[Work instruction]: Could the entries below be reproduced exactly, with the images removed?

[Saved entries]
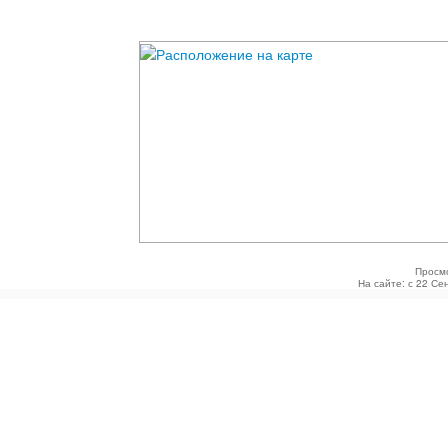
Просм
На сайте: с 22 Се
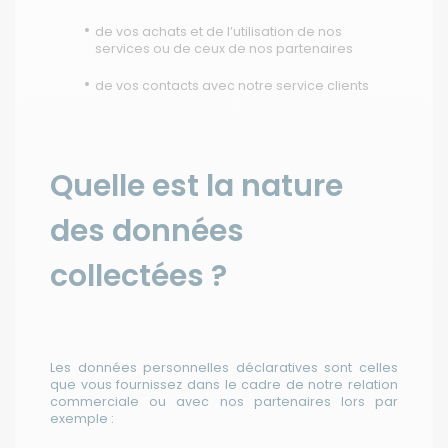
de vos achats et de l’utilisation de nos
services ou de ceux de nos partenaires
de vos contacts avec notre service clients
Quelle est la nature
des données
collectées ?
Les données personnelles déclaratives sont celles
que vous fournissez dans le cadre de notre relation
commerciale ou avec nos partenaires lors par
exemple :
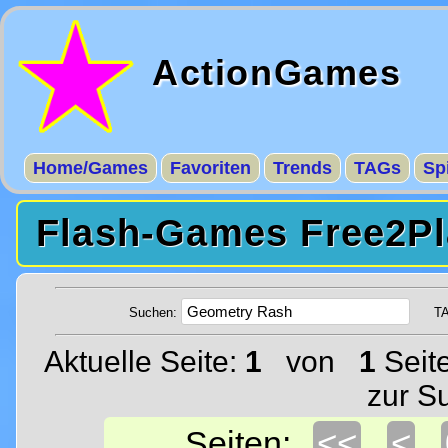
ActionGames
Home/Games
Favoriten
Trends
TAGs
Sp
Flash-Games Free2Pl
Suchen:
T
Aktuelle Seite:
1
von
1
Seit
zur S
<<
<
Seiten:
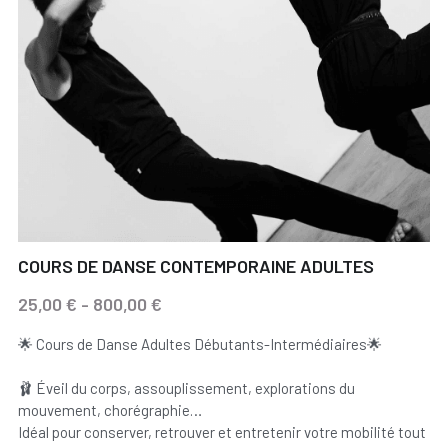
COURS DE DANSE CONTEMPORAINE ADULTES
25,00 € - 800,00 €
🌟 Cours de Danse Adultes Débutants-Intermédiaires🌟
🩰 Éveil du corps, assouplissement, explorations du
mouvement, chorégraphie…
Idéal pour conserver, retrouver et entretenir votre mobilité tout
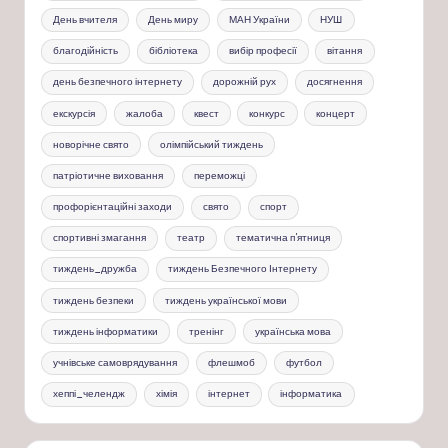
День вчителя
День миру
МАН України
НУШ
благодійність
бібліотека
вибір професії
вітання
день безпечного інтернету
дорожній рух
досягнення
екскурсія
жалоба
квест
конкурс
концерт
новорічне свято
олімпійський тиждень
патріотичне виховання
переможці
профорієнтаційні заходи
свято
спорт
спортивні змагання
театр
тематична п'ятниця
тиждень_дружба
тиждень Безпечного Інтернету
тиждень безпеки
тиждень української мови
тиждень інформатики
тренінг
українська мова
учнівське самоврядування
флешмоб
футбол
хеппі_челендж
хімія
інтернет
інформатика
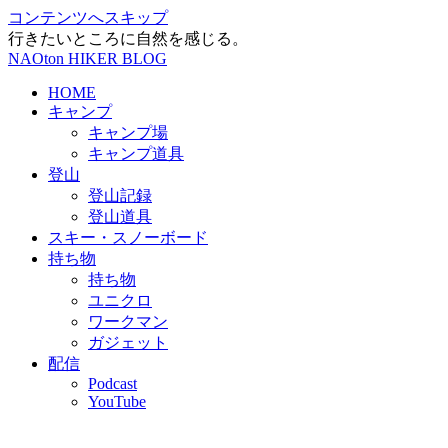
コンテンツへスキップ
行きたいところに自然を感じる。
NAOton HIKER BLOG
HOME
キャンプ
キャンプ場
キャンプ道具
登山
登山記録
登山道具
スキー・スノーボード
持ち物
持ち物
ユニクロ
ワークマン
ガジェット
配信
Podcast
YouTube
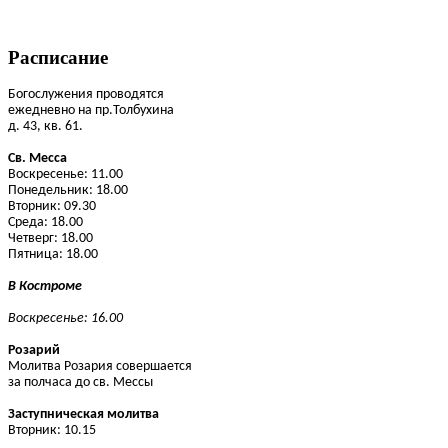
Расписание
Богослужения проводятся
ежедневно на пр.Толбухина
д. 43, кв. 61.
Св. Месса
Воскресенье: 11.00
Понедельник: 18.00
Вторник: 09.30
Среда: 18.00
Четверг: 18.00
Пятница: 18.00
В Костроме
Воскресенье: 16.00
Розарий
Молитва Розария совершается
за полчаса до св. Мессы
Заступническая молитва
Вторник: 10.15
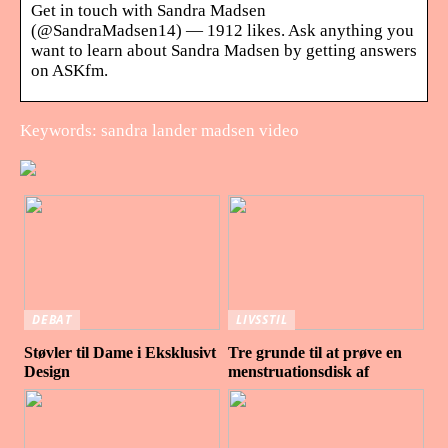
Get in touch with Sandra Madsen
(@SandraMadsen14) — 1912 likes. Ask anything you
want to learn about Sandra Madsen by getting answers
on ASKfm.
Keywords: sandra lander madsen video
DEBAT
LIVSSTIL
Støvler til Dame i Eksklusivt
Tre grunde til at prøve en
Design
menstruationsdisk af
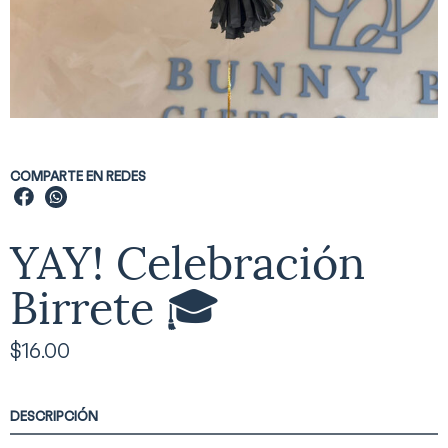
COMPARTE EN REDES
YAY! Celebración
Birrete 🎓
$
16.00
DESCRIPCIÓN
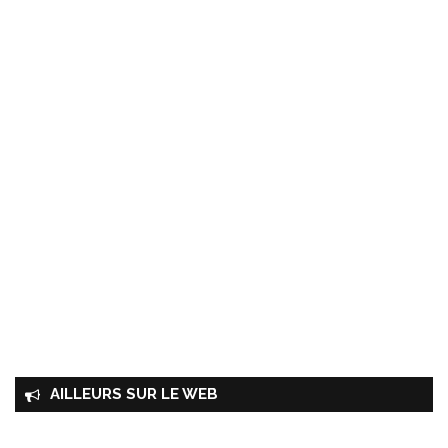
AILLEURS SUR LE WEB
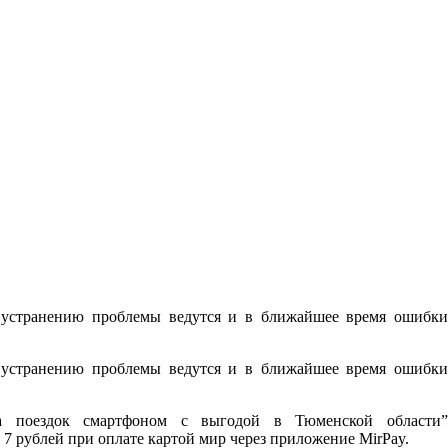
о устранению проблемы ведутся и в ближайшее время ошибки
о устранению проблемы ведутся и в ближайшее время ошибки
а поездок смартфоном с выгодой в Тюменской области”
 7 рублей при оплате картой мир через приложение MirPay.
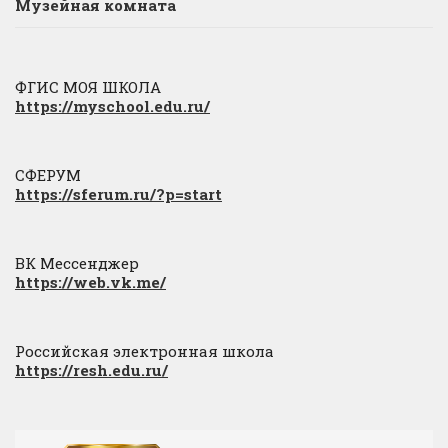
Музейная комната
ФГИС МОЯ ШКОЛА
https://myschool.edu.ru/
СФЕРУМ
https://sferum.ru/?p=start
ВК Мессенджер
https://web.vk.me/
Российская электронная школа
https://resh.edu.ru/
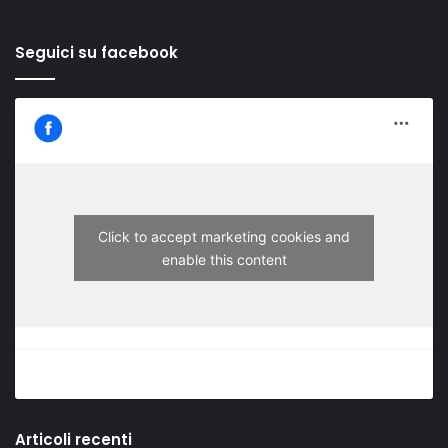
Seguici su facebook
Click to accept marketing cookies and
enable this content
Articoli recenti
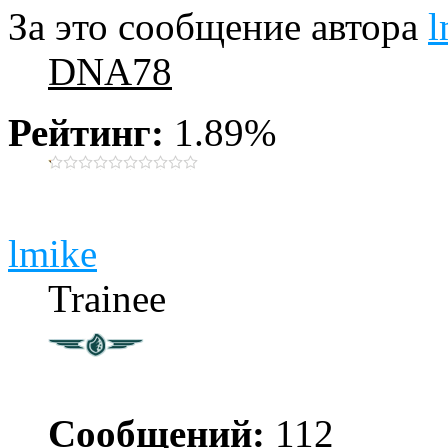
За это сообщение автора
l
DNA78
Рейтинг:
1.89%
lmike
Trainee
Сообщений:
112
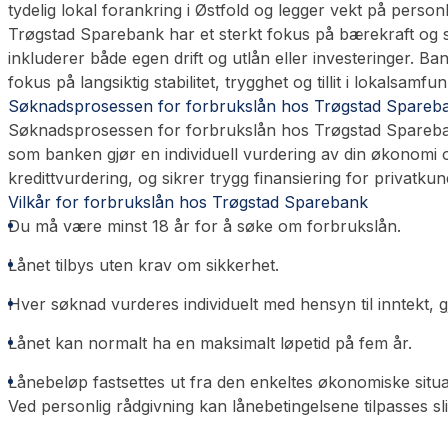
tydelig lokal forankring i Østfold og legger vekt på personl
Trøgstad Sparebank har et sterkt fokus på bærekraft og 
inkluderer både egen drift og utlån eller investeringer. 
fokus på langsiktig stabilitet, trygghet og tillit i lokalsamf
Søknadsprosessen for forbrukslån hos Trøgstad Spareb
Søknadsprosessen for forbrukslån hos Trøgstad Sparebank
som banken gjør en individuell vurdering av din økonomi o
kredittvurdering, og sikrer trygg finansiering for privatkun
Vilkår for forbrukslån hos Trøgstad Sparebank
Du må være minst 18 år for å søke om forbrukslån.
Lånet tilbys uten krav om sikkerhet.
Hver søknad vurderes individuelt med hensyn til inntekt, g
Lånet kan normalt ha en maksimalt løpetid på fem år.
Lånebeløp fastsettes ut fra den enkeltes økonomiske situa
Ved personlig rådgivning kan lånebetingelsene tilpasses s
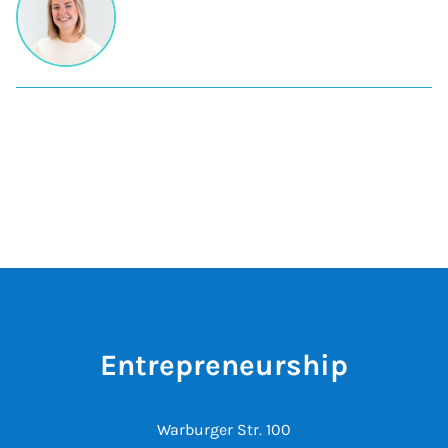
Entrepreneurship
Warburger Str. 100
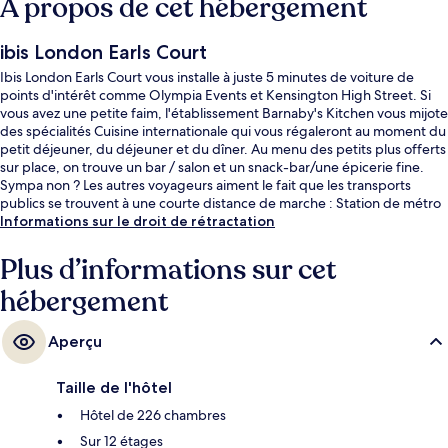
À propos de cet hébergement
ibis London Earls Court
Ibis London Earls Court vous installe à juste 5 minutes de voiture de
points d'intérêt comme Olympia Events et Kensington High Street. Si
vous avez une petite faim, l'établissement Barnaby's Kitchen vous mijote
des spécialités Cuisine internationale qui vous régaleront au moment du
petit déjeuner, du déjeuner et du dîner. Au menu des petits plus offerts
sur place, on trouve un bar / salon et un snack-bar/une épicerie fine.
Sympa non ? Les autres voyageurs aiment le fait que les transports
publics se trouvent à une courte distance de marche : Station de métro
West Brompton est à 5 minutes à pied et Station de métro Earl's Court, à
Informations sur le droit de rétractation
9 minutes.
Plus d’informations sur cet
hébergement
Aperçu
Taille de l'hôtel
Hôtel de 226 chambres
Sur 12 étages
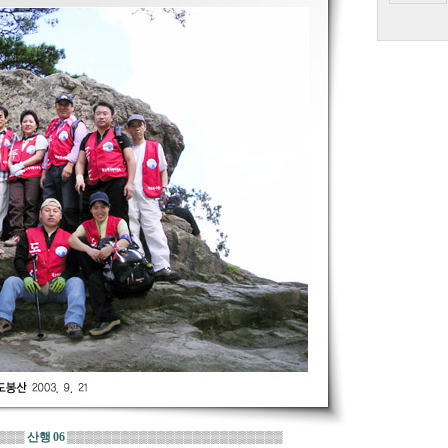
▒▒▒
산행 06
▒▒▒▒▒▒▒▒▒▒▒▒▒▒▒▒▒▒▒▒▒▒▒▒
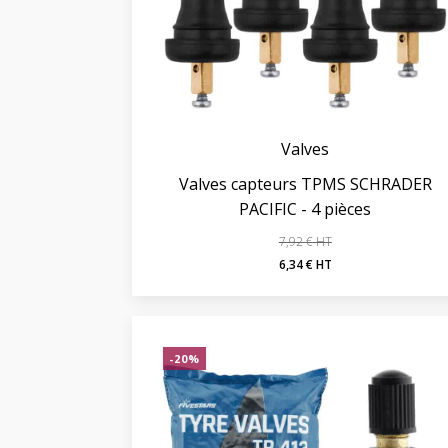
Valves
Valves capteurs TPMS SCHRADER
PACIFIC - 4 pièces
7,92
€
Le
Le
6,34
€
prix
prix
initial
actuel
était :
est :
-20%
7,92 €.
6,34 €.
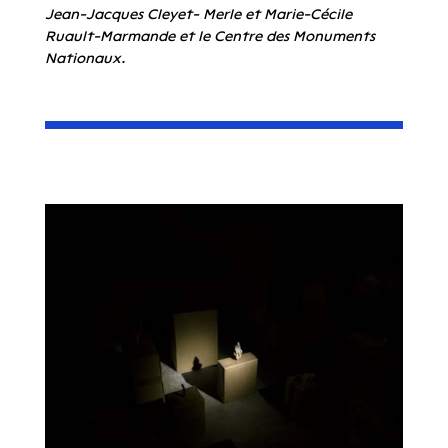
Jean-Jacques Cleyet- Merle et Marie-Cécile
Ruault-Marmande et le Centre des Monuments
Nationaux.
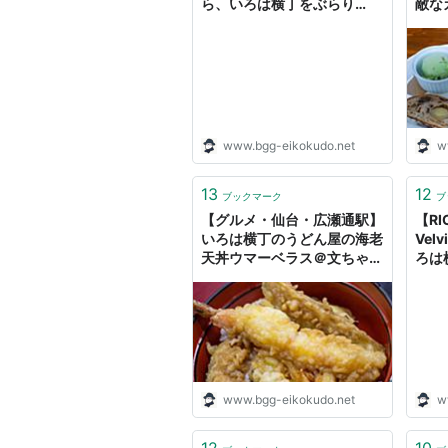
ら、いろは横丁をぶらり
敵な
July 2021 - Eikokudo
UP!
Rockets
問 - 
www.bgg-eikokudo.net
w
13
12
ブックマーク
ブ
【グルメ・仙台・広瀬通駅】
【RI
いろは横丁のうどん屋の海老
Vel
天丼ウマーベラス＠文ちゃん
ろは横
うどん 2回目 - Eikokudo
- Ei
Rockets
www.bgg-eikokudo.net
w
12
10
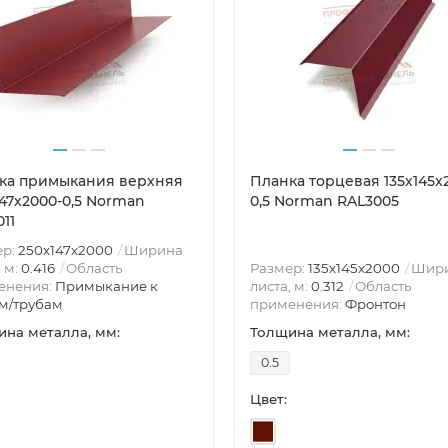
ка примыкания верхняя
Планка торцевая 135х145х
147х2000-0,5 Norman
0,5 Norman RAL3005
11
ер:
250х147х2000
Ширина
, м:
0.416
Область
Размер:
135х145х2000
Шир
енения:
Примыкание к
листа, м:
0.312
Область
м/трубам
применения:
Фронтон
на металла, мм:
Толщина металла, мм:
0.5
Цвет:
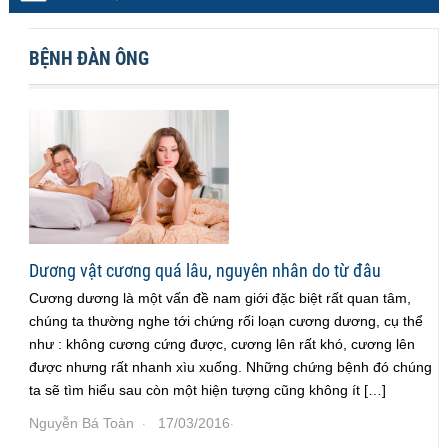
BỆNH ĐÀN ÔNG
Dương vật cương quá lâu, nguyên nhân do từ đâu
Cương dương là một vấn đề nam giới đặc biệt rất quan tâm,
chúng ta thường nghe tới chứng rối loạn cương dương, cụ thể
như : không cương cứng được, cương lên rất khó, cương lên
được nhưng rất nhanh xìu xuống. Những chứng bệnh đó chúng
ta sẽ tìm hiểu sau còn một hiện tượng cũng không ít […]
Nguyễn Bá Toàn
17/03/2016
·
·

[Expected output]:
Просм
На сайте: с 22 Се
de vos achats et de l’utilisation de nos
services ou de ceux de nos partenaires
de vos contacts avec notre service clients
Quelle est la nature
des données
collectées ?
Les données personnelles déclaratives sont celles
que vous fournissez dans le cadre de notre relation
commerciale ou avec nos partenaires lors par
exemple :
ActionGames
Home/Games
Favoriten
Trends
TAGs
Sp
Flash-Games Free2Pl
Suchen:
T
Aktuelle Seite:
1
von
1
Seit
zur S
<<
<
Seiten:
COURS DE DANSE CONTEMPORAINE ADULTES
25,00 € - 800,00 €
🌟 Cours de Danse Adultes Débutants-Intermédiaires🌟
🩰 Éveil du corps, assouplissement, explorations du
mouvement, chorégraphie…
Idéal pour conserver, retrouver et entretenir votre mobilité tout
День вчителя
День миру
МАН України
НУШ
благодійність
бібліотека
вибір професії
вітання
день безпечного інтернету
дорожній рух
досягнення
екскурсія
жалоба
квест
конкурс
концерт
новорічне свято
олімпійський тиждень
патріотичне виховання
переможці
профорієнтаційні заходи
свято
спорт
спортивні змагання
театр
тематична п'ятниця
тиждень_дружба
тиждень Безпечного Інтернету
тиждень безпеки
тиждень української мови
тиждень інформатики
тренінг
українська мова
учнівське самоврядування
флешмоб
футбол
хеппі_челендж
хімія
інтернет
інформатика
コンテンツへスキップ
行きたいところに自然を感じる。
NAOton HIKER BLOG
HOME
キャンプ
キャンプ場
キャンプ道具
登山
登山記録
登山道具
スキー・スノーボード
持ち物
持ち物
ユニクロ
ワークマン
ガジェット
配信
Podcast
YouTube
Расписание
Богослужения проводятся
ежедневно на пр.Толбухина
д. 43, кв. 61.
Св. Месса
Воскресенье: 11.00
Понедельник: 18.00
Вторник: 09.30
Среда: 18.00
Четверг: 18.00
Пятница: 18.00
В Костроме
Воскресенье: 16.00
Розарий
Молитва Розария совершается
за полчаса до св. Мессы
Заступническая молитва
Вторник: 10.15
Get in touch with Sandra Madsen
(@SandraMadsen14) — 1912 likes. Ask anything you
want to learn about Sandra Madsen by getting answers
on ASKfm.
Keywords: sandra lander madsen video
DEBAT
LIVSSTIL
Støvler til Dame i Eksklusivt
Tre grunde til at prøve en
Design
menstruationsdisk af
COMPARTE EN REDES
YAY! Celebración
Birrete 🎓
$
16.00
DESCRIPCIÓN
AILLEURS SUR LE WEB
о устранению проблемы ведутся и в ближайшее время ошибки
о устранению проблемы ведутся и в ближайшее время ошибки
а поездок смартфоном с выгодой в Тюменской области”
 7 рублей при оплате картой мир через приложение MirPay.
Музейная комната
ФГИС МОЯ ШКОЛА
https://myschool.edu.ru/
СФЕРУМ
https://sferum.ru/?p=start
ВК Мессенджер
https://web.vk.me/
Российская электронная школа
https://resh.edu.ru/
Seguici su facebook
Click to accept marketing cookies and
enable this content
Articoli recenti
За это сообщение автора
l
DNA78
Рейтинг:
1.89%
lmike
Trainee
Сообщений:
112
tydelig lokal forankring i Østfold og legger vekt på personl
Trøgstad Sparebank har et sterkt fokus på bærekraft og 
inkluderer både egen drift og utlån eller investeringer. 
fokus på langsiktig stabilitet, trygghet og tillit i lokalsamf
Søknadsprosessen for forbrukslån hos Trøgstad Spareb
Søknadsprosessen for forbrukslån hos Trøgstad Sparebank
som banken gjør en individuell vurdering av din økonomi o
kredittvurdering, og sikrer trygg finansiering for privatkun
Vilkår for forbrukslån hos Trøgstad Sparebank
Du må være minst 18 år for å søke om forbrukslån.
Lånet tilbys uten krav om sikkerhet.
Hver søknad vurderes individuelt med hensyn til inntekt, g
Lånet kan normalt ha en maksimalt løpetid på fem år.
Lånebeløp fastsettes ut fra den enkeltes økonomiske situa
Ved personlig rådgivning kan lånebetingelsene tilpasses s
Entrepreneurship
Warburger Str. 100
À propos de cet hébergement
ibis London Earls Court
Ibis London Earls Court vous installe à juste 5 minutes de voiture de
points d'intérêt comme Olympia Events et Kensington High Street. Si
vous avez une petite faim, l'établissement Barnaby's Kitchen vous mijote
des spécialités Cuisine internationale qui vous régaleront au moment du
petit déjeuner, du déjeuner et du dîner. Au menu des petits plus offerts
sur place, on trouve un bar / salon et un snack-bar/une épicerie fine.
Sympa non ? Les autres voyageurs aiment le fait que les transports
publics se trouvent à une courte distance de marche : Station de métro
West Brompton est à 5 minutes à pied et Station de métro Earl's Court, à
Informations sur le droit de rétractation
9 minutes.
Plus d’informations sur cet
hébergement
Aperçu
Taille de l'hôtel
Hôtel de 226 chambres
Sur 12 étages
▒▒▒
산행 06
▒▒▒▒▒▒▒▒▒▒▒▒▒▒▒▒▒▒▒▒▒▒▒▒
Valves
Valves capteurs TPMS SCHRADER
PACIFIC - 4 pièces
7,92
€
Le
Le
6,34
€
prix
prix
initial
actuel
était :
est :
-20%
7,92 €.
6,34 €.
Jean-Jacques Cleyet- Merle et Marie-Cécile
Ruault-Marmande et le Centre des Monuments
Nationaux.
ら、いろは横丁をぶらり
敵な
July 2021 - Eikokudo
UP!
Rockets
問 - 
www.bgg-eikokudo.net
w
13
12
ブックマーク
ブ
【グルメ・仙台・広瀬通駅】
【RI
いろは横丁のうどん屋の海老
Vel
天丼ウマーベラス＠文ちゃん
ろは横
うどん 2回目 - Eikokudo
- Ei
Rockets
www.bgg-eikokudo.net
w
12
10
ка примыкания верхняя
Планка торцевая 135х145х
147х2000-0,5 Norman
0,5 Norman RAL3005
11
ер:
250х147х2000
Ширина
, м:
0.416
Область
Размер:
135х145х2000
Шир
енения:
Примыкание к
листа, м:
0.312
Область
м/трубам
применения:
Фронтон
на металла, мм:
Толщина металла, мм:
0.5
Цвет:
BỆNH ĐÀN ÔNG
Dương vật cương quá lâu, nguyên nhân do từ đâu
Cương dương là một vấn đề nam giới đặc biệt rất quan tâm,
chúng ta thường nghe tới chứng rối loạn cương dương, cụ thể
như : không cương cứng được, cương lên rất khó, cương lên
được nhưng rất nhanh xìu xuống. Những chứng bệnh đó chúng
ta sẽ tìm hiểu sau còn một hiện tượng cũng không ít […]
Nguyễn Bá Toàn
17/03/2016
·
·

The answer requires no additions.